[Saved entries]
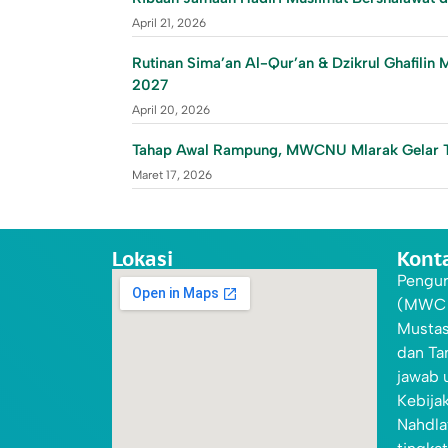
April 21, 2026
Rutinan Sima’an Al-Qur’an & Dzikrul Ghafil
2027
April 20, 2026
Tahap Awal Rampung, MWCNU Mlarak Gelar 
Maret 17, 2026
Lokasi
Kont
Pengur
(MWC N
Mustas
dan Ta
jawab 
Kebija
Nahdla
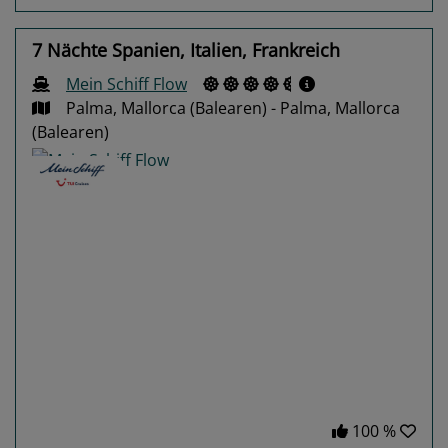
7 Nächte Spanien, Italien, Frankreich
Mein Schiff Flow
Palma, Mallorca (Balearen) - Palma, Mallorca
(Balearen)
Previous
Next
100 %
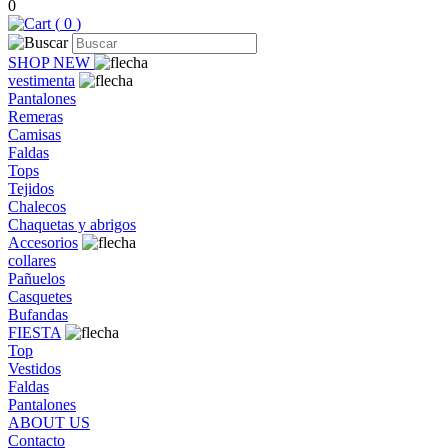
0
(
0
)
SHOP NEW
vestimenta
Pantalones
Remeras
Camisas
Faldas
Tops
Tejidos
Chalecos
Chaquetas y abrigos
Accesorios
collares
Pañuelos
Casquetes
Bufandas
FIESTA
Top
Vestidos
Faldas
Pantalones
ABOUT US
Contacto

▶ _Problem requirements_
Please print the entries exactly as they stand. Images are not part of the copy.

▶ _Result_
April 21, 2026
Rutinan Sima’an Al-Qur’an & Dzikrul Ghafil
2027
April 20, 2026
Tahap Awal Rampung, MWCNU Mlarak Gelar 
Maret 17, 2026
Lokasi
Kont
Pengur
(MWC N
Mustas
dan Ta
jawab 
Kebija
Nahdla
7 Nächte Spanien, Italien, Frankreich
Mein Schiff Flow
Palma, Mallorca (Balearen) - Palma, Mallorca
(Balearen)
Previous
Next
100 %
0
(
0
)
SHOP NEW
vestimenta
Pantalones
Remeras
Camisas
Faldas
Tops
Tejidos
Chalecos
Chaquetas y abrigos
Accesorios
collares
Pañuelos
Casquetes
Bufandas
FIESTA
Top
Vestidos
Faldas
Pantalones
ABOUT US
Contacto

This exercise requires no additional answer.